The electricity company has been beset by maintenance problems at ageing reactors over the past year. Problems have forced EDF to close down more than a dozen facilities for checks and emergency repairs.
The group last month reported the latest "serious corrosion problem" on an emergency cooling system at its Penly 1 plant in northern France, one of 16 reactors taken offline in the past twelve months.
The report went largely unnoticed until it was reported in French media on Tuesday.
The crack is 15.5 cm long and up to 2.3 cm deep, covering around a quarter of the circumference of the pipe which is 2.7 cm thick, France's Nuclear Safety Authority (ASN) said late on Tuesday.
The regulator ordered EDF to "revise its strategy" in the face of corrosion problems which could have major financial repercussions for the debt-laden state-owned utility, as well as for France's energy production capacity.
The country, once a leading electricity exporter in Europe, needed to import power from Germany and other neighbours over the winter because of the problems in its nuclear sector, which normally supplies around 70 percent of its energy needs.

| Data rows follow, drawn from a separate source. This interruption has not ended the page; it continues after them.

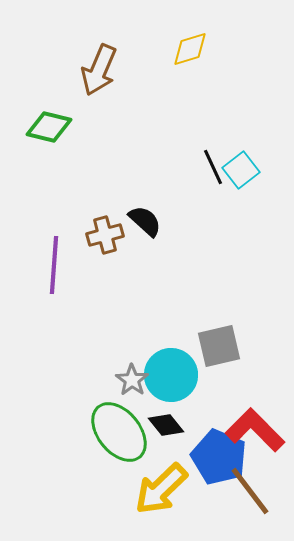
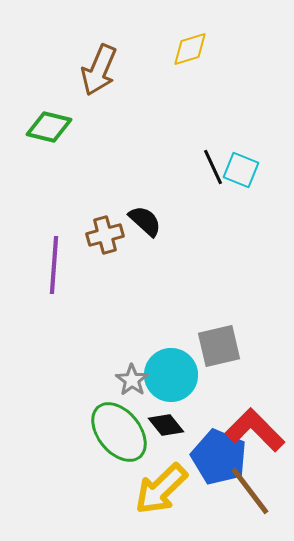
cyan square: rotated 30 degrees counterclockwise
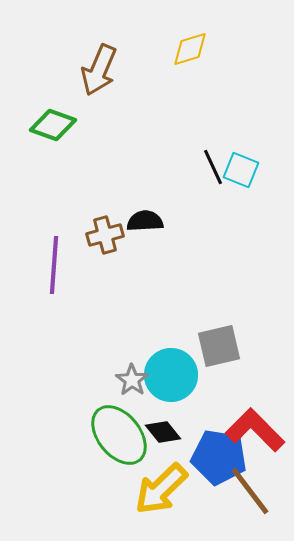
green diamond: moved 4 px right, 2 px up; rotated 6 degrees clockwise
black semicircle: rotated 45 degrees counterclockwise
black diamond: moved 3 px left, 7 px down
green ellipse: moved 3 px down
blue pentagon: rotated 14 degrees counterclockwise
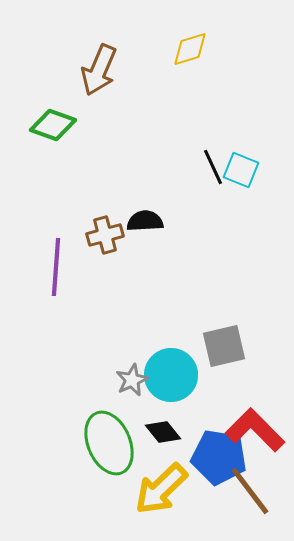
purple line: moved 2 px right, 2 px down
gray square: moved 5 px right
gray star: rotated 12 degrees clockwise
green ellipse: moved 10 px left, 8 px down; rotated 16 degrees clockwise
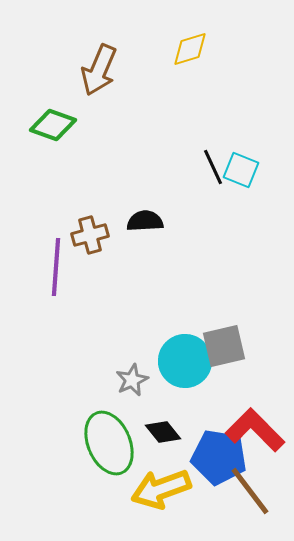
brown cross: moved 15 px left
cyan circle: moved 14 px right, 14 px up
yellow arrow: rotated 24 degrees clockwise
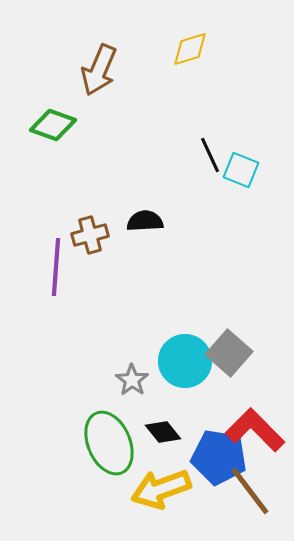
black line: moved 3 px left, 12 px up
gray square: moved 5 px right, 7 px down; rotated 36 degrees counterclockwise
gray star: rotated 12 degrees counterclockwise
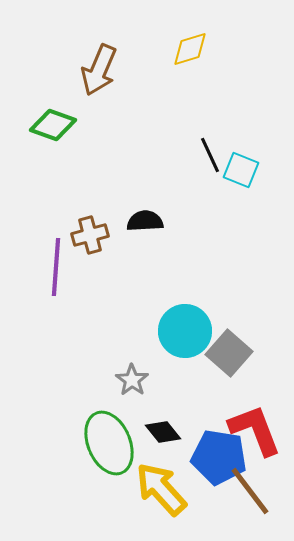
cyan circle: moved 30 px up
red L-shape: rotated 24 degrees clockwise
yellow arrow: rotated 68 degrees clockwise
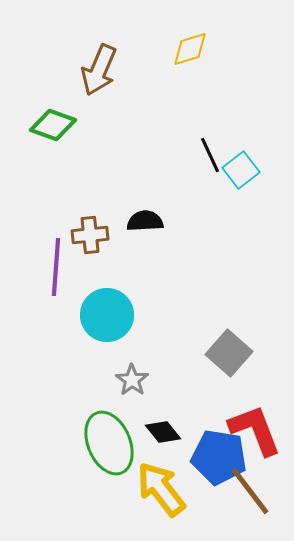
cyan square: rotated 30 degrees clockwise
brown cross: rotated 9 degrees clockwise
cyan circle: moved 78 px left, 16 px up
yellow arrow: rotated 4 degrees clockwise
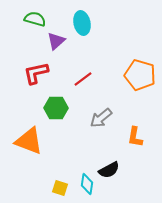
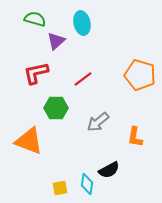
gray arrow: moved 3 px left, 4 px down
yellow square: rotated 28 degrees counterclockwise
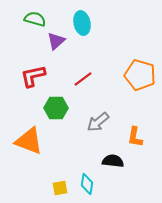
red L-shape: moved 3 px left, 3 px down
black semicircle: moved 4 px right, 9 px up; rotated 145 degrees counterclockwise
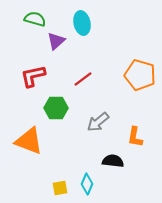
cyan diamond: rotated 15 degrees clockwise
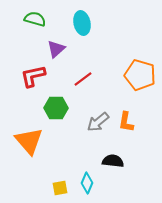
purple triangle: moved 8 px down
orange L-shape: moved 9 px left, 15 px up
orange triangle: rotated 28 degrees clockwise
cyan diamond: moved 1 px up
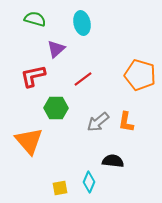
cyan diamond: moved 2 px right, 1 px up
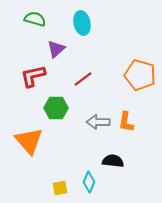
gray arrow: rotated 40 degrees clockwise
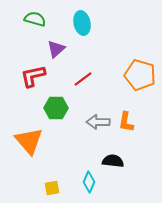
yellow square: moved 8 px left
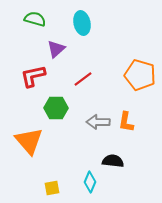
cyan diamond: moved 1 px right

The crack at Penly does not pose an immediate danger to the environment or human life, the regulator said, given its location on a pipe system that is designed to be used to cool the reactor only in the event of an emergency.
"What is new is the depth of the crack," nuclear safety expert Yves Marignac, who is an advisor to the ASN, told the French press agency AFP.
EDF's debt ballooned to €64.5 billion in 2022, while losses totalled €17.9 billion.